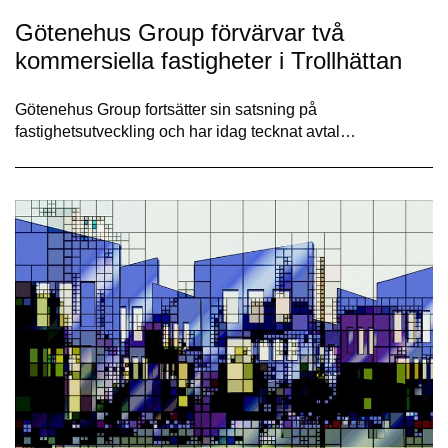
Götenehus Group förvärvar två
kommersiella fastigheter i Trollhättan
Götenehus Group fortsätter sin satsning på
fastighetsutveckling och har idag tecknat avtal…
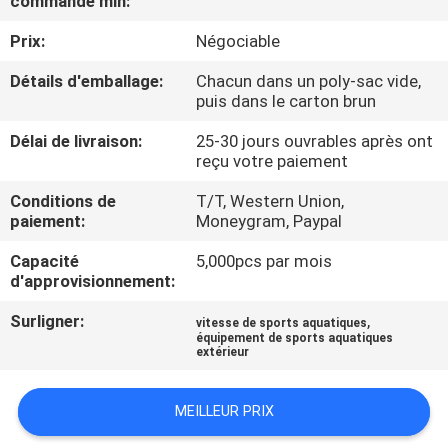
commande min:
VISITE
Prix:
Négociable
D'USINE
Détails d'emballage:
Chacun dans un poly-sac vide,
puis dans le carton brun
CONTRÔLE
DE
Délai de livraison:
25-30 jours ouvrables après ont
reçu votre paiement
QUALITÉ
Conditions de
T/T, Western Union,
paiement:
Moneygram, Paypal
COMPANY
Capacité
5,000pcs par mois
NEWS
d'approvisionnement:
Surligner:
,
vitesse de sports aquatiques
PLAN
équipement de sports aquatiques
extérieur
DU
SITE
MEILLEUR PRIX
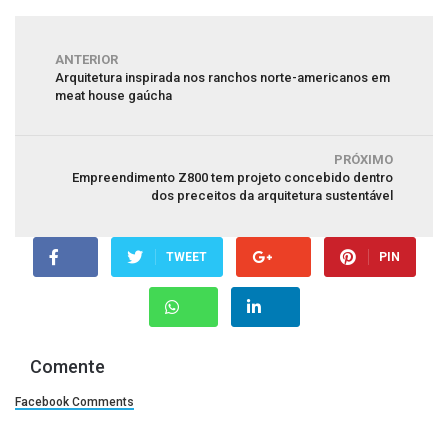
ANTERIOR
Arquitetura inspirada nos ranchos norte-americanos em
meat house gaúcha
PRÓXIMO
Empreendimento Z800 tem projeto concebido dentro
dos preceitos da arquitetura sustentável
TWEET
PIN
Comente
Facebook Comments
- - - - - - -
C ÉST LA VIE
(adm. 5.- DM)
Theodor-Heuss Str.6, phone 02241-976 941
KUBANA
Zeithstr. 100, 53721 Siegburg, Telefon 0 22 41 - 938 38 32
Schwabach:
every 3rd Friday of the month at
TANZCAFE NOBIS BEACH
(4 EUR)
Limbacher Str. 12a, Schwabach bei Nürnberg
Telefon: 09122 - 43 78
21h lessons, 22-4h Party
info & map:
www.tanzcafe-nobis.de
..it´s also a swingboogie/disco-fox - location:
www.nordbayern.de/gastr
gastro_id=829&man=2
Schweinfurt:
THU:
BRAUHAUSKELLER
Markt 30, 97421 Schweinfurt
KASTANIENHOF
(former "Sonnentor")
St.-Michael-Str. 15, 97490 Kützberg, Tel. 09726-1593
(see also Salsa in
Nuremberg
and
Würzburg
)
- - - - - - -
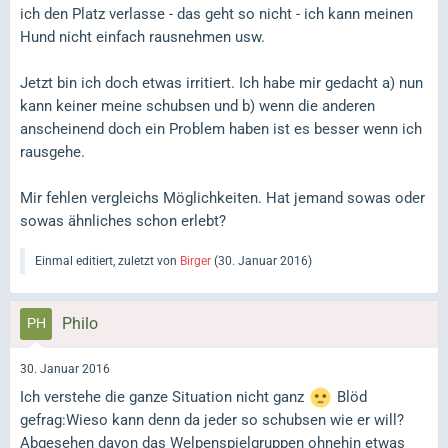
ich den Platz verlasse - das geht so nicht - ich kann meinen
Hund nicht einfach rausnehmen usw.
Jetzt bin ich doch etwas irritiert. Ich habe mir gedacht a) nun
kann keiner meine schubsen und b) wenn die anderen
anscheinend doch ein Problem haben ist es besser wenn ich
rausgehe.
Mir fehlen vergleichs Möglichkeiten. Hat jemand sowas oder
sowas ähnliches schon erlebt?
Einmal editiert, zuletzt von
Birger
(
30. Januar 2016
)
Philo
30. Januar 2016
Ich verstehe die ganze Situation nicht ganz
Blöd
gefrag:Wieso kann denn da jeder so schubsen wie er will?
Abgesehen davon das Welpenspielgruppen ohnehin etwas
- - - - - - -
▸ TASK OBJECTIVE:
Show each line of the material that includes the string "doch" by copying it.

▸ EXERCISE RESPONSE:
Jetzt bin ich doch etwas irritiert. Ich habe mir gedacht a) nun
anscheinend doch ein Problem haben ist es besser wenn ich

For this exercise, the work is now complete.